KALAMAZOO, Mich.—With two degrees in hand and a plan to become a flight instructor, Laila Stein has a clear future on the horizon. But it's likely just a layover to one of the many career destinations her experiences at Western Michigan University made possible.
"I could never imagine that I would be here one day," says the soon-to-be Western Michigan University alumna, who will graduate with honors on Saturday, April 29, with degrees in aviation flight science and aviation management. "I think it's because of the opportunities and the people here at Western who said, 'Hey, we see that within you,' or, 'Hey, take a chance on this,' that I've been able to grow."
Stein initially arrived on Western's campus on a whim. As she began her senior year in high school and started thinking about the future, she hadn't landed on a major—or college—that felt just right. She'd applied to a number of universities in the Midwest and would hop in the car with her parents and head out from their home in Greenwood, Indiana, to check them out.

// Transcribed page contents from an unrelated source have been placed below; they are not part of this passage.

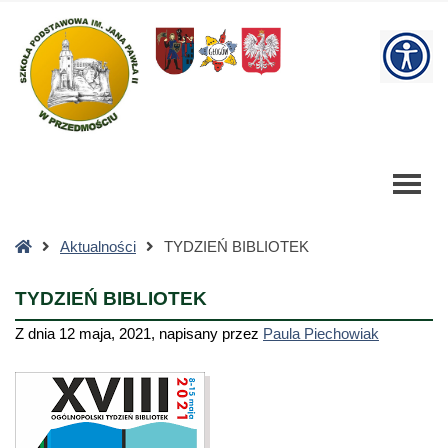
TYDZIEŃ
BIBLIOTEK
W
-
Szkoła
bu
Podstawowa
Strona
Aktualności
TYDZIEŃ BIBLIOTEK
główna
TYDZIEŃ BIBLIOTEK
Z dnia
12 maja, 2021
,
napisany przez
Paula Piechowiak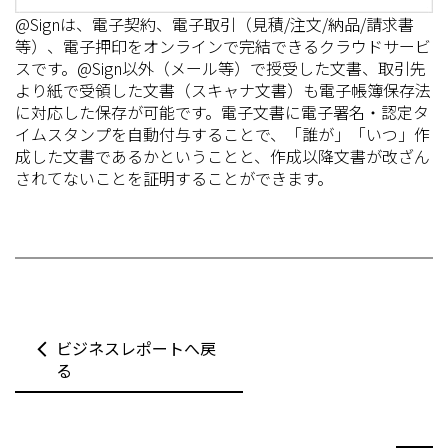
@Signは、電子契約、電子取引（見積/注文/納品/請求書
等）、電子押印をオンラインで完結できるクラウドサービ
スです。@Sign以外（メール等）で授受した文書、取引先
より紙で受領した文書（スキャナ文書）も電子帳簿保存法
に対応した保存が可能です。電子文書に電子署名・認定タ
イムスタンプを自動付与することで、「誰が」「いつ」作
成した文書であるかということと、作成以降文書が改ざん
されてないことを証明することができます。
ビジネスレポートへ戻
る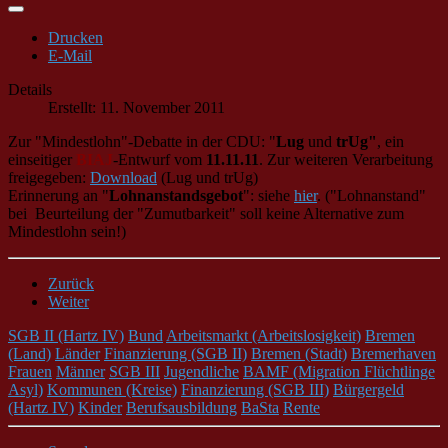
Drucken
E-Mail
Details
Erstellt: 11. November 2011
Zur "Mindestlohn"-Debatte in der CDU: "
Lug
und
trUg"
, ein
einseitiger
BIAJ
-Entwurf vom
11.11.11
. Zur weiteren Verarbeitung
freigegeben:
Download
(Lug und trUg)
Erinnerung an "
Lohnanstandsgebot
": siehe
hier
. ("Lohnanstand"
bei Beurteilung der "Zumutbarkeit" soll keine Alternative zum
Mindestlohn sein!)
Zurück
Weiter
SGB II (Hartz IV)
Bund
Arbeitsmarkt (Arbeitslosigkeit)
Bremen
(Land)
Länder
Finanzierung (SGB II)
Bremen (Stadt)
Bremerhaven
Frauen
Männer
SGB III
Jugendliche
BAMF (Migration Flüchtlinge
Asyl)
Kommunen (Kreise)
Finanzierung (SGB III)
Bürgergeld
(Hartz IV)
Kinder
Berufsausbildung
BaSta
Rente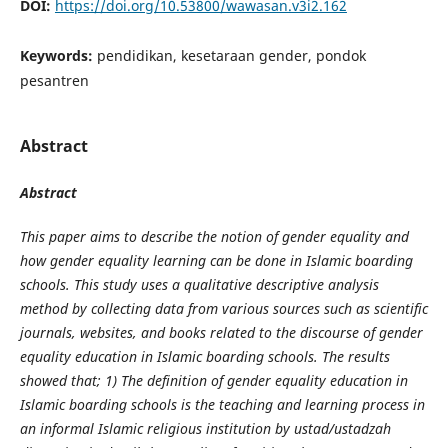
DOI:
https://doi.org/10.53800/wawasan.v3i2.162
Keywords:
pendidikan, kesetaraan gender, pondok
pesantren
Abstract
Abstract
This paper aims to describe the notion of gender equality and
how gender equality learning can be done in Islamic boarding
schools. This study uses a qualitative descriptive analysis
method by collecting data from various sources such as scientific
journals, websites, and books related to the discourse of gender
equality education in Islamic boarding schools. The results
showed that; 1) The definition of gender equality education in
Islamic boarding schools is the teaching and learning process in
an informal Islamic religious institution by ustad/ustadzah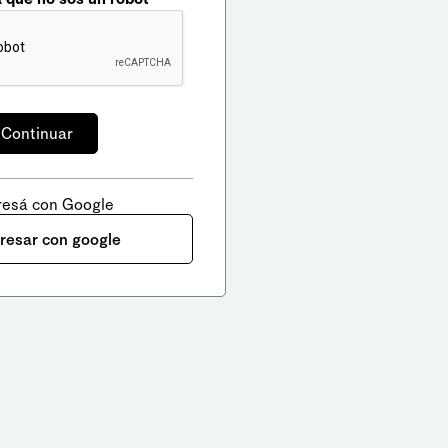
resá con Google
gresar con google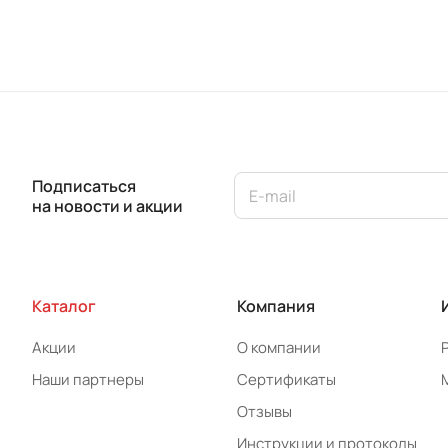
Подписаться
на новости и акции
Каталог
Компания
Акции
О компании
Наши партнеры
Сертификаты
Отзывы
Инструкции и протоколы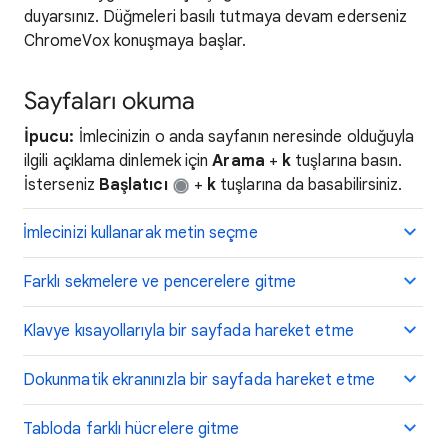
duyarsınız. Düğmeleri basılı tutmaya devam ederseniz
ChromeVox konuşmaya başlar.
Sayfaları okuma
İpucu:
İmlecinizin o anda sayfanın neresinde olduğuyla
ilgili açıklama dinlemek için
Arama
+
k
tuşlarına basın.
İsterseniz
Başlatıcı
+
k
tuşlarına da basabilirsiniz.
İmlecinizi kullanarak metin seçme
Farklı sekmelere ve pencerelere gitme
Klavye kısayollarıyla bir sayfada hareket etme
Dokunmatik ekranınızla bir sayfada hareket etme
Tabloda farklı hücrelere gitme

"I didn't know what I wanted to do. I applied to one as a criminal justice major. I applied to two as an engineering major—some other random major every time. And my mom finally said, 'We've really got to narrow it down,'" she remembers. "I had gone to a bunch of aviation summer camps as a kid through my local airport and my mom said, 'You loved this as a kid, let's just go visit Kalamazoo (to check out Western's aviation program).’"
Despite being unprepared for the cold, wintry mix that greeted her at Western, Stein was enamored with the possibilities the University opened up.

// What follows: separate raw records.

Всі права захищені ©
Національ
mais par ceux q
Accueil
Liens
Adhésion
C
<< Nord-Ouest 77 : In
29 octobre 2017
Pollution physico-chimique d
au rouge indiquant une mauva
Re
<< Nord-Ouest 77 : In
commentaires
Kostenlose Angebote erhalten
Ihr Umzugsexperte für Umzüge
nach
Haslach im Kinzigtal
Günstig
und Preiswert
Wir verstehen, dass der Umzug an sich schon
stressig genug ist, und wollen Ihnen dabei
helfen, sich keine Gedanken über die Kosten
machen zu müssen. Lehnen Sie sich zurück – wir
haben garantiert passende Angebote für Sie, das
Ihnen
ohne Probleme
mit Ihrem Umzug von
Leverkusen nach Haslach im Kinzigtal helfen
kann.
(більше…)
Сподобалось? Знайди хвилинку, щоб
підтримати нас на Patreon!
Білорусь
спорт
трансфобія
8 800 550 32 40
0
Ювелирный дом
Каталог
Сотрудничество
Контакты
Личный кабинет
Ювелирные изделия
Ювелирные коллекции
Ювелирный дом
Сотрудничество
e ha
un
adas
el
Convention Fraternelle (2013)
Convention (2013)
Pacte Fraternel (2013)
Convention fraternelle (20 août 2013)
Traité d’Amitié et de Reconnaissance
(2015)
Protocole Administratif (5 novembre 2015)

"We went to the College of Aviation, and I had no idea you could go to college and become a pilot. And I also had no idea women could become pilots—it just wasn't something I saw every day. But our tour guide was a woman and I just remember thinking, 'I can do this. This is what I want to do.' And I applied, got accepted and never looked at any other school."
Right from the start, Stein began racking up experiences that helped her gain altitude toward her career goals. In addition to laying the groundwork for a future in flight, she also got involved in organizations like Western Student Association (WSA), National Gay Pilots Association and Aviation Student Council, which she became the first female and LGBTQ+ president of her senior year. She also served as a student ambassador in the College of Aviation, giving tours to prospective students in the shoes she once occupied and telling them why Western was the right choice for her.
"As a student, going to class is your 9 to 5 … but Western also fills that 5 to 9 gap. … That's really what makes the difference; it's not just having awesome faculty and professors but having awesome student leaders and the Office of Student Engagement and everyone who works to help develop students on their off time. That's what really elevated my experience above anything I could have ever imagined when I walked in the door," she says.
"I can show people airplanes all day long. But when they hear, 'You're really valued as a human being;' when they hear, 'You're supported. There's an organization that meets your identity as a human being,' that's when people are really locked in."
In addition to making an impact on prospective students, Stein's Lee Honors College thesis has also given her the potential to make an impact on future aviation Broncos. Her research into improving pilot mental health was recognized in broader circles, earning her an invitation to speak on a panel at the University of North Dakota Aerospace Symposium on Mental health.
"It was there that I fully recognized that my dreams of pursuing a better world for aviation professionals and their mental health could be a reality, and it truly solidified that I want to throw everything I have behind this mission as I begin my professional career."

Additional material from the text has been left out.